The final edit of the show didn’t really respond to this in a way I found satisfying, which is why I’ve written all this and dragged you through this whole tedious escapade. The horoscope-reader Katy mentioned earlier is not at all at odds with a scientific approach, as I described. She may have been arguing that some people need to believe their horoscopes, as some kind of emotional crutch, which I don’t agree with at all. I certainly support a humane understanding of why some people might feel that way, but science still has a responsibility to improve the accuracy of our collective worldview as best it can, and calling out the bunk of astrology is a necessary part of that.

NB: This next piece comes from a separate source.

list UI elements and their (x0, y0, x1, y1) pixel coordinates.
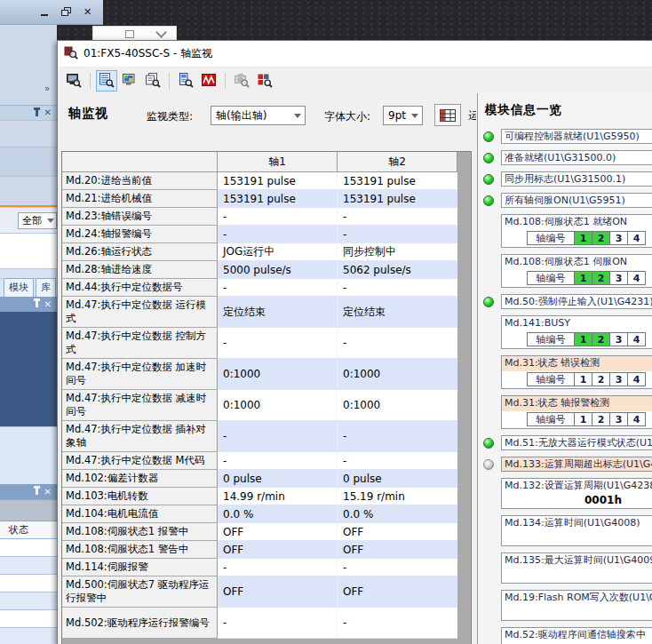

But, perhaps more importantly, I’d argue that being scientific is the most useful way we can help people who’ve been disadvantaged by, say, this birth-month school business. Because once we understand what’s going on, then we have the capacity to examine how the system can be improved, and come up with ways to effect real change.
If we guessed it was because of their star sign, and didn’t use science to work out the answer, then our ability to help make anything better for anyone is seriously impaired. If we’d kept assuming illness is caused by demonic influence, we’d have no modern medicine; it doesn’t help a sick person cope with the fact of their smallpox for science to tell them that there are these tiny invisible things called “viruses” inside them, but science can unquestionably help in a way nothing else can.
In conclusion, we should all be listening to more Radio 4. It’s quite entertaining, even if you don’t believe in Sandi Toksvig.













I think you are right. I’m one of those people that do read their horoscope though I know it is nonsense. However, if someone didn’t prove to me that it was nonsense, I’d probably believe. And what sort of trouble would that get me into? I can only imagine.
I’ll check out the radio show.
I like this blog too. It made me wonder if I am one of those postmodernists who believe that science is just one of many belief systems that are equally valid .After all, I’ve had loads of social constructionist development in my 57 years so far and I have probably said things quite close to this at some points. But when I think about it, the ‘one of many belief systems ‘ does sound like a sort of shapeless relativism to me. …..and is one way in which postmodernism can be characterised. But I’m not ready to dispose of postmodernism so quickly yet.
So here are some more disconnected thoughts which I have. They dont amount to a coherent view or a rebuttal but they are all my freinds with me at the moment
1. Science is amazing and wonderful
2. I dont think we can escape our consciousness. ….so we have to keep a line of inquiry open that what we see is inseparable from how we are looking
3. The sense we make of what we see is socially negototiated
4. Science cannot be absolute’, it’s an explanation that is not yet falsified
5. Questions about purpose and responsibility require us to reach into value systems that are deeply rooted in culture and history, including religion and science
6. Things dont change because of scientific evidence. Indeed some things dont change even though there is scientific evidence.
That’s all for now, got to go and lay the table!!!